Sebuah warung kecil di dekat Universitas Wanita Sookmyung, pusat kota Seoul penuh dengan banyak pelanggan. Warung itu menjual nasi dalam cankir kertas yang berisi nasi dengan salah satu salmon, tahu atau daging ayam dengan saus diatasnya, yang dibungkus dengan wadah kertas.
Saat menjalankan tugas militer di sebuah unit tentara di garis depan, Kim Seong-geun pernah melihat daratan Korea Utara tertutup. Ketika dia masih pelajar, dia juga mengikuti kuliah yang disediakan oleh pengungsi Korea Utara.
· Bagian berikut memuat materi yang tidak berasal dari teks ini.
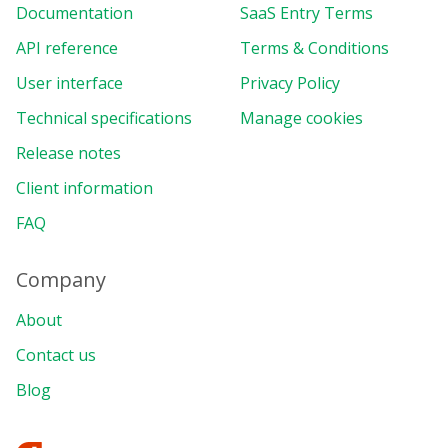
Documentation
SaaS Entry Terms
API reference
Terms & Conditions
User interface
Privacy Policy
Technical specifications
Manage cookies
Release notes
Client information
FAQ
Company
About
Contact us
Blog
Pengalaman tersebut memicu minatnya untuk membantu Korea Utara. Sebagai relawan di Pusat rehabilitasi Hanawon, dia membantu pendatang baru Korea Utara mempelajari bagaimana menggunakan transportasi umum, rumah sakit dan layanan perbankan di Korea Selatan. Pada tahun 2008, dia bertemu dengan seorang wanita yang kabur dari Korea Utara dan kemudian menikahinya. Dia mulai memikirkan bagaimana membantu pembelot Korea Utara untuk bermukim kembali mereka di sini.
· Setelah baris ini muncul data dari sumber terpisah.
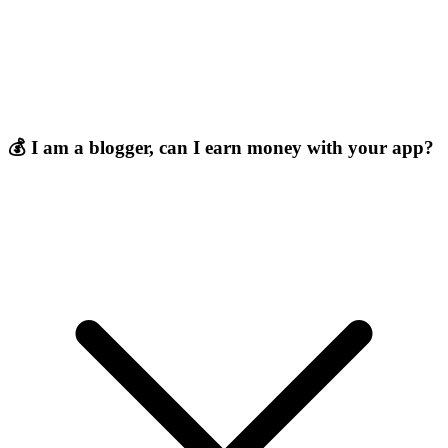
💰 I am a blogger, can I earn money with your app?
Dia memutukan untuk menjalankan warung sendiri dalam upaya membantu mereka mengumpulkan pengalaman di sana. Dalam warung nasi dalam cangkir kertas itu, para pembelot Korea Utara dapat mempelajari segala hal yang mereka butuhkan untuk menjalankan sebuah restoran, antara lain bagaimana memasak makanan, membeli bahan makanan dan memperlakukan pelanggan.
Kim percaya bahwa adaptasi yang layak dari pembelot Korea Utara di Korea Selatan akan menjadi permulaan menuju unifikasi Korea, dan dia merasa bangga atas bisnisnya yang diharapkan akan menjadi persiapan ke arah penciptaan unifikasi di Semenanjung Korea.